* Exercise brief
An exact copy of all the entries below is what this task needs.
"""
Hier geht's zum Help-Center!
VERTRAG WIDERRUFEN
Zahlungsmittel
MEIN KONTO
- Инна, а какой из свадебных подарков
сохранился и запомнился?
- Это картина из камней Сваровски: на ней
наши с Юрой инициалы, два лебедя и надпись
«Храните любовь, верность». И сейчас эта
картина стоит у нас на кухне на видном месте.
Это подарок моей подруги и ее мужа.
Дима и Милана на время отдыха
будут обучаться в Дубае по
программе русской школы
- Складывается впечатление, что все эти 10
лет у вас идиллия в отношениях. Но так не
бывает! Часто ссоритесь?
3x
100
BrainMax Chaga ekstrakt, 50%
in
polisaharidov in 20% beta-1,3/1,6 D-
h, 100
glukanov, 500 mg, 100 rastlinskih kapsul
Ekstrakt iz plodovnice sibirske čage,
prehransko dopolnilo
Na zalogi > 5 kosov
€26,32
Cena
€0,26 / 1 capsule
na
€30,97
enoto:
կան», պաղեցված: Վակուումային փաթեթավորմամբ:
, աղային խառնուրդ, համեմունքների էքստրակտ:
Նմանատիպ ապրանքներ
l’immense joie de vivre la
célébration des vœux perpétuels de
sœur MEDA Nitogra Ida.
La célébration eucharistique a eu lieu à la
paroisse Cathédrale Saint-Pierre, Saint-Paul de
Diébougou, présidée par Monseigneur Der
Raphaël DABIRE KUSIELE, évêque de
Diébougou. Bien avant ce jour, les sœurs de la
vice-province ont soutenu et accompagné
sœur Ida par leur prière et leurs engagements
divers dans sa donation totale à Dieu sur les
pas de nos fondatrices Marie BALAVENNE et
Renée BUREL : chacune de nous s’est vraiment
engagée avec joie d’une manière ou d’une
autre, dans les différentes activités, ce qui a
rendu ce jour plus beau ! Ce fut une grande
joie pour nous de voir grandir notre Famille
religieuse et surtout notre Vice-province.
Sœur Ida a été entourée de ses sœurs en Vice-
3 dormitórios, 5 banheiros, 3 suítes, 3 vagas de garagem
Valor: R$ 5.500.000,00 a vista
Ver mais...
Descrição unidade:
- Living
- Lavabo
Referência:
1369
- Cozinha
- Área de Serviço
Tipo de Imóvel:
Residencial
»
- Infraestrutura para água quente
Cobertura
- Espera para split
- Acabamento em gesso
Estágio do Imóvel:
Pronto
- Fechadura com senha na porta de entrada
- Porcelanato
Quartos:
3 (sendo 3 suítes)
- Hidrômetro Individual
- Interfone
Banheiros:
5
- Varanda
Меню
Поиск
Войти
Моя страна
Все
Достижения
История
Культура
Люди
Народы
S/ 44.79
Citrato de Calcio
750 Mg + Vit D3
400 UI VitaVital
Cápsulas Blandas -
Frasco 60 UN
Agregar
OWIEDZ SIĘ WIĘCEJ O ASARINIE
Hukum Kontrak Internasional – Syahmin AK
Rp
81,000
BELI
"""
* Exercise response
Hier geht's zum Help-Center!
VERTRAG WIDERRUFEN
Zahlungsmittel
MEIN KONTO
- Инна, а какой из свадебных подарков
сохранился и запомнился?
- Это картина из камней Сваровски: на ней
наши с Юрой инициалы, два лебедя и надпись
«Храните любовь, верность». И сейчас эта
картина стоит у нас на кухне на видном месте.
Это подарок моей подруги и ее мужа.
Дима и Милана на время отдыха
будут обучаться в Дубае по
программе русской школы
- Складывается впечатление, что все эти 10
лет у вас идиллия в отношениях. Но так не
бывает! Часто ссоритесь?
3x
100
BrainMax Chaga ekstrakt, 50%
in
polisaharidov in 20% beta-1,3/1,6 D-
h, 100
glukanov, 500 mg, 100 rastlinskih kapsul
Ekstrakt iz plodovnice sibirske čage,
prehransko dopolnilo
Na zalogi > 5 kosov
€26,32
Cena
€0,26 / 1 capsule
na
€30,97
enoto:
կան», պաղեցված: Վակուումային փաթեթավորմամբ:
, աղային խառնուրդ, համեմունքների էքստրակտ:
Նմանատիպ ապրանքներ
l’immense joie de vivre la
célébration des vœux perpétuels de
sœur MEDA Nitogra Ida.
La célébration eucharistique a eu lieu à la
paroisse Cathédrale Saint-Pierre, Saint-Paul de
Diébougou, présidée par Monseigneur Der
Raphaël DABIRE KUSIELE, évêque de
Diébougou. Bien avant ce jour, les sœurs de la
vice-province ont soutenu et accompagné
sœur Ida par leur prière et leurs engagements
divers dans sa donation totale à Dieu sur les
pas de nos fondatrices Marie BALAVENNE et
Renée BUREL : chacune de nous s’est vraiment
engagée avec joie d’une manière ou d’une
autre, dans les différentes activités, ce qui a
rendu ce jour plus beau ! Ce fut une grande
joie pour nous de voir grandir notre Famille
religieuse et surtout notre Vice-province.
Sœur Ida a été entourée de ses sœurs en Vice-
3 dormitórios, 5 banheiros, 3 suítes, 3 vagas de garagem
Valor: R$ 5.500.000,00 a vista
Ver mais...
Descrição unidade:
- Living
- Lavabo
Referência:
1369
- Cozinha
- Área de Serviço
Tipo de Imóvel:
Residencial
»
- Infraestrutura para água quente
Cobertura
- Espera para split
- Acabamento em gesso
Estágio do Imóvel:
Pronto
- Fechadura com senha na porta de entrada
- Porcelanato
Quartos:
3 (sendo 3 suítes)
- Hidrômetro Individual
- Interfone
Banheiros:
5
- Varanda
Меню
Поиск
Войти
Моя страна
Все
Достижения
История
Культура
Люди
Народы
S/ 44.79
Citrato de Calcio
750 Mg + Vit D3
400 UI VitaVital
Cápsulas Blandas -
Frasco 60 UN
Agregar
OWIEDZ SIĘ WIĘCEJ O ASARINIE
Hukum Kontrak Internasional – Syahmin AK
Rp
81,000
BELI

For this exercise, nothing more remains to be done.